#### WHAT THE TASK REQUIRES
Would you return the entries exactly, with every line intact?

#### EXERCISE INPUTS
━━━━

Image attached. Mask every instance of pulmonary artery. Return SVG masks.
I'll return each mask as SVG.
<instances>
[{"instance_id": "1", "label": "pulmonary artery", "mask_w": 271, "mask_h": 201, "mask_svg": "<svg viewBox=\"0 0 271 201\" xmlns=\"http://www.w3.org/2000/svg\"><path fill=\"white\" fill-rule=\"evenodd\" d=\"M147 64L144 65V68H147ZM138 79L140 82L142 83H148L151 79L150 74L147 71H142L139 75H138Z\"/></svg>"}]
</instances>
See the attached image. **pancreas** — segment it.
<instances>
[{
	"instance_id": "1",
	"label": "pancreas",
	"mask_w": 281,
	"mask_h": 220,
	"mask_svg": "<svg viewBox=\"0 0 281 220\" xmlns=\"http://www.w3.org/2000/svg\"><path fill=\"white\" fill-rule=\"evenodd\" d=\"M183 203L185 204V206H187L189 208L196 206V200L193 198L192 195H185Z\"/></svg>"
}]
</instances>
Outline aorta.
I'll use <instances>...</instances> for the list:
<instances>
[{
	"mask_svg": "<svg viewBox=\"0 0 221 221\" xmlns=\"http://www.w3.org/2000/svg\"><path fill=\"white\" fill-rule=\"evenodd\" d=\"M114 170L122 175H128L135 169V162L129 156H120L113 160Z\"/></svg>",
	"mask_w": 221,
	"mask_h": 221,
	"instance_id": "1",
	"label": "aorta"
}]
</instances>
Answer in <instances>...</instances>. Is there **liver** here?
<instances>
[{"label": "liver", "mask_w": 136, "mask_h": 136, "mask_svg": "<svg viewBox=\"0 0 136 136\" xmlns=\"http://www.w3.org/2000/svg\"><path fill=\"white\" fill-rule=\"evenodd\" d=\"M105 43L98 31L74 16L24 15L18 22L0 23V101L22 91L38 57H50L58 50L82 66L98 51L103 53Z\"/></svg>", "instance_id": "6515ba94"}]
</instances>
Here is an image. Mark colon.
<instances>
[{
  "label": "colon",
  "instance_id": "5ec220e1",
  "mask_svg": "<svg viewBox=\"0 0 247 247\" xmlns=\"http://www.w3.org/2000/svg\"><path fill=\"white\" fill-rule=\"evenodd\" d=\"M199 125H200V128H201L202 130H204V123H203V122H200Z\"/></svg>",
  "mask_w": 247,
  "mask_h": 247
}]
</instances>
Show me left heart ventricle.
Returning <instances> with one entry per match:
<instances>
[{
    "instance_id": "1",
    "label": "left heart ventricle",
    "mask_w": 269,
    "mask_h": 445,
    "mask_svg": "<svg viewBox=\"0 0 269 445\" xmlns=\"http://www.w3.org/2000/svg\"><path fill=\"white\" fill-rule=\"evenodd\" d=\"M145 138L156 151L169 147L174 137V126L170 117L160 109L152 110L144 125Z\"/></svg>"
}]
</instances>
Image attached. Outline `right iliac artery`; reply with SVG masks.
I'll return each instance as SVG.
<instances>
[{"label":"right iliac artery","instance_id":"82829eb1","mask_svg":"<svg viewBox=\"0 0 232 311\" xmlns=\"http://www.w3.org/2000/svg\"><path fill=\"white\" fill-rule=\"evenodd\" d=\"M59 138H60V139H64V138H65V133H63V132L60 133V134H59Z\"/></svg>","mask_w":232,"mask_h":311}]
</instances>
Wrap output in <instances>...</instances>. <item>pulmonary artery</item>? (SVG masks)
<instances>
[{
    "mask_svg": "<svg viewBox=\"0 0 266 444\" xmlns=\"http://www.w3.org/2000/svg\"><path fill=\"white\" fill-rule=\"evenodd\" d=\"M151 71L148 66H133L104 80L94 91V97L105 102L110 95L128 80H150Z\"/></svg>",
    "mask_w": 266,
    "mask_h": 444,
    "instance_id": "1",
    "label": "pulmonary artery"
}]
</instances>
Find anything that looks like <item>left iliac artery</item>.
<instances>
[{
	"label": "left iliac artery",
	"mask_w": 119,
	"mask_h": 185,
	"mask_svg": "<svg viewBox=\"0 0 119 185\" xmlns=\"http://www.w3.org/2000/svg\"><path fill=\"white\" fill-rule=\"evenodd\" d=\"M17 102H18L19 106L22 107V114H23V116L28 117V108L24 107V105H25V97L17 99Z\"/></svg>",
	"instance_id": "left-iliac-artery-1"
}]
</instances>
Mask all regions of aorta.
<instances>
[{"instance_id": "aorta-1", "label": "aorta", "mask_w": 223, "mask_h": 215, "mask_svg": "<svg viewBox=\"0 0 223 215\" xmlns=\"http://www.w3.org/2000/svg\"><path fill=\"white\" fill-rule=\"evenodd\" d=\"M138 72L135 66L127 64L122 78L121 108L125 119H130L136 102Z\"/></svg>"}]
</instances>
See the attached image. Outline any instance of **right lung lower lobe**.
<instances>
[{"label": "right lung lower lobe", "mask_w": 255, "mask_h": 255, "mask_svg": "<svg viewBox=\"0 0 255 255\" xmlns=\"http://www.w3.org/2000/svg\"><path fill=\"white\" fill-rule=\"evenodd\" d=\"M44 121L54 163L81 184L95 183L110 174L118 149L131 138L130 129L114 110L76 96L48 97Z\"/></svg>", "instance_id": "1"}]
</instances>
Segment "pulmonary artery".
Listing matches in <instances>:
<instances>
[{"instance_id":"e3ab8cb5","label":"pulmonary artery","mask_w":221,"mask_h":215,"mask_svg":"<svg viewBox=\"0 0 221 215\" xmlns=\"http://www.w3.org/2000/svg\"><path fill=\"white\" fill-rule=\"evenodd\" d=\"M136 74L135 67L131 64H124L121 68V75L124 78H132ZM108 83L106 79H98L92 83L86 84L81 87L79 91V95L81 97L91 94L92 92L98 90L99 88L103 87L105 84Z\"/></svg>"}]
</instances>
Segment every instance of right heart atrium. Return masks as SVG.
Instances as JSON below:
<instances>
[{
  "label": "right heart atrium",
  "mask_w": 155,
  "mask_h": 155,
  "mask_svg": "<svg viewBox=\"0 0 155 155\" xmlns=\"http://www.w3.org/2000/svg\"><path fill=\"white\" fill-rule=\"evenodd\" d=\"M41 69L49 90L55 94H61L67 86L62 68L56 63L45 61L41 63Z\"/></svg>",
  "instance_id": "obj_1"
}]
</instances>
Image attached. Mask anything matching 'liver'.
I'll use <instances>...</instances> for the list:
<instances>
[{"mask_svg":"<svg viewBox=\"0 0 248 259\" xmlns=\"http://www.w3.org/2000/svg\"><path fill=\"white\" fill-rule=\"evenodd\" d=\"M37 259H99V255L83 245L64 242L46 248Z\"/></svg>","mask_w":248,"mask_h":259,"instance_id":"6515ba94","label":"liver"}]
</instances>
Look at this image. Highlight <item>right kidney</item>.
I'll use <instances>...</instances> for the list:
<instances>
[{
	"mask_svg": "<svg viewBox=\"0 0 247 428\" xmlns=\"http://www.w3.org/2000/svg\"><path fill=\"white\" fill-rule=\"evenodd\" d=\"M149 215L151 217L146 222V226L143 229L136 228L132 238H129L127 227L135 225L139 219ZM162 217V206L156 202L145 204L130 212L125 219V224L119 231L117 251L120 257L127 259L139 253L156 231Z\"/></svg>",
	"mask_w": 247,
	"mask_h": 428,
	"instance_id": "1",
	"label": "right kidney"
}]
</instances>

━━━━

#### FINISHED EXERCISE
Image attached. Mask every instance of pulmonary artery. Return SVG masks.
I'll return each mask as SVG.
<instances>
[{"instance_id": "1", "label": "pulmonary artery", "mask_w": 271, "mask_h": 201, "mask_svg": "<svg viewBox=\"0 0 271 201\" xmlns=\"http://www.w3.org/2000/svg\"><path fill=\"white\" fill-rule=\"evenodd\" d=\"M147 64L144 65V68H147ZM138 79L140 82L142 83H148L151 79L150 74L147 71H142L139 75H138Z\"/></svg>"}]
</instances>
See the attached image. **pancreas** — segment it.
<instances>
[{
	"instance_id": "1",
	"label": "pancreas",
	"mask_w": 281,
	"mask_h": 220,
	"mask_svg": "<svg viewBox=\"0 0 281 220\" xmlns=\"http://www.w3.org/2000/svg\"><path fill=\"white\" fill-rule=\"evenodd\" d=\"M183 203L185 204V206H187L189 208L196 206V200L193 198L192 195H185Z\"/></svg>"
}]
</instances>
Outline aorta.
I'll use <instances>...</instances> for the list:
<instances>
[{
	"mask_svg": "<svg viewBox=\"0 0 221 221\" xmlns=\"http://www.w3.org/2000/svg\"><path fill=\"white\" fill-rule=\"evenodd\" d=\"M114 170L122 175H128L135 169V162L129 156H120L113 160Z\"/></svg>",
	"mask_w": 221,
	"mask_h": 221,
	"instance_id": "1",
	"label": "aorta"
}]
</instances>
Answer in <instances>...</instances>. Is there **liver** here?
<instances>
[{"label": "liver", "mask_w": 136, "mask_h": 136, "mask_svg": "<svg viewBox=\"0 0 136 136\" xmlns=\"http://www.w3.org/2000/svg\"><path fill=\"white\" fill-rule=\"evenodd\" d=\"M105 43L98 31L74 16L24 15L18 22L0 23V101L22 91L38 57H50L58 50L82 66L98 51L103 53Z\"/></svg>", "instance_id": "6515ba94"}]
</instances>
Here is an image. Mark colon.
<instances>
[{
  "label": "colon",
  "instance_id": "5ec220e1",
  "mask_svg": "<svg viewBox=\"0 0 247 247\" xmlns=\"http://www.w3.org/2000/svg\"><path fill=\"white\" fill-rule=\"evenodd\" d=\"M199 125H200V128H201L202 130H204V123H203V122H200Z\"/></svg>",
  "mask_w": 247,
  "mask_h": 247
}]
</instances>
Show me left heart ventricle.
Returning <instances> with one entry per match:
<instances>
[{
    "instance_id": "1",
    "label": "left heart ventricle",
    "mask_w": 269,
    "mask_h": 445,
    "mask_svg": "<svg viewBox=\"0 0 269 445\" xmlns=\"http://www.w3.org/2000/svg\"><path fill=\"white\" fill-rule=\"evenodd\" d=\"M145 138L156 151L169 147L174 137V126L170 117L160 109L152 110L144 125Z\"/></svg>"
}]
</instances>
Image attached. Outline `right iliac artery`; reply with SVG masks.
I'll return each instance as SVG.
<instances>
[{"label":"right iliac artery","instance_id":"82829eb1","mask_svg":"<svg viewBox=\"0 0 232 311\" xmlns=\"http://www.w3.org/2000/svg\"><path fill=\"white\" fill-rule=\"evenodd\" d=\"M59 138H60V139H64V138H65V133H63V132L60 133V134H59Z\"/></svg>","mask_w":232,"mask_h":311}]
</instances>
Wrap output in <instances>...</instances>. <item>pulmonary artery</item>? (SVG masks)
<instances>
[{
    "mask_svg": "<svg viewBox=\"0 0 266 444\" xmlns=\"http://www.w3.org/2000/svg\"><path fill=\"white\" fill-rule=\"evenodd\" d=\"M151 71L148 66H133L104 80L94 91V97L105 102L110 95L128 80H150Z\"/></svg>",
    "mask_w": 266,
    "mask_h": 444,
    "instance_id": "1",
    "label": "pulmonary artery"
}]
</instances>
Find anything that looks like <item>left iliac artery</item>.
<instances>
[{
	"label": "left iliac artery",
	"mask_w": 119,
	"mask_h": 185,
	"mask_svg": "<svg viewBox=\"0 0 119 185\" xmlns=\"http://www.w3.org/2000/svg\"><path fill=\"white\" fill-rule=\"evenodd\" d=\"M17 102H18L19 106L22 107V114H23V116L28 117V108L24 107V105H25V97L17 99Z\"/></svg>",
	"instance_id": "left-iliac-artery-1"
}]
</instances>
Mask all regions of aorta.
<instances>
[{"instance_id": "aorta-1", "label": "aorta", "mask_w": 223, "mask_h": 215, "mask_svg": "<svg viewBox=\"0 0 223 215\" xmlns=\"http://www.w3.org/2000/svg\"><path fill=\"white\" fill-rule=\"evenodd\" d=\"M138 72L135 66L127 64L122 78L121 108L125 119H130L136 102Z\"/></svg>"}]
</instances>
See the attached image. Outline any instance of **right lung lower lobe**.
<instances>
[{"label": "right lung lower lobe", "mask_w": 255, "mask_h": 255, "mask_svg": "<svg viewBox=\"0 0 255 255\" xmlns=\"http://www.w3.org/2000/svg\"><path fill=\"white\" fill-rule=\"evenodd\" d=\"M44 121L54 163L81 184L95 183L110 174L118 149L131 138L130 129L114 110L76 96L48 97Z\"/></svg>", "instance_id": "1"}]
</instances>
Segment "pulmonary artery".
Listing matches in <instances>:
<instances>
[{"instance_id":"e3ab8cb5","label":"pulmonary artery","mask_w":221,"mask_h":215,"mask_svg":"<svg viewBox=\"0 0 221 215\" xmlns=\"http://www.w3.org/2000/svg\"><path fill=\"white\" fill-rule=\"evenodd\" d=\"M136 74L135 67L131 64H124L121 68V75L124 78H132ZM108 83L106 79H98L92 83L86 84L81 87L79 91V95L81 97L91 94L92 92L98 90L99 88L103 87L105 84Z\"/></svg>"}]
</instances>
Segment every instance of right heart atrium. Return masks as SVG.
Instances as JSON below:
<instances>
[{
  "label": "right heart atrium",
  "mask_w": 155,
  "mask_h": 155,
  "mask_svg": "<svg viewBox=\"0 0 155 155\" xmlns=\"http://www.w3.org/2000/svg\"><path fill=\"white\" fill-rule=\"evenodd\" d=\"M41 69L49 90L55 94H61L67 86L62 68L56 63L45 61L41 63Z\"/></svg>",
  "instance_id": "obj_1"
}]
</instances>
Image attached. Mask anything matching 'liver'.
I'll use <instances>...</instances> for the list:
<instances>
[{"mask_svg":"<svg viewBox=\"0 0 248 259\" xmlns=\"http://www.w3.org/2000/svg\"><path fill=\"white\" fill-rule=\"evenodd\" d=\"M37 259H99V255L83 245L64 242L46 248Z\"/></svg>","mask_w":248,"mask_h":259,"instance_id":"6515ba94","label":"liver"}]
</instances>
Look at this image. Highlight <item>right kidney</item>.
I'll use <instances>...</instances> for the list:
<instances>
[{
	"mask_svg": "<svg viewBox=\"0 0 247 428\" xmlns=\"http://www.w3.org/2000/svg\"><path fill=\"white\" fill-rule=\"evenodd\" d=\"M149 215L151 217L146 222V226L143 229L136 228L132 238H129L127 227L135 225L139 219ZM162 217V206L156 202L145 204L130 212L125 219V224L119 231L117 251L120 257L127 259L139 253L156 231Z\"/></svg>",
	"mask_w": 247,
	"mask_h": 428,
	"instance_id": "1",
	"label": "right kidney"
}]
</instances>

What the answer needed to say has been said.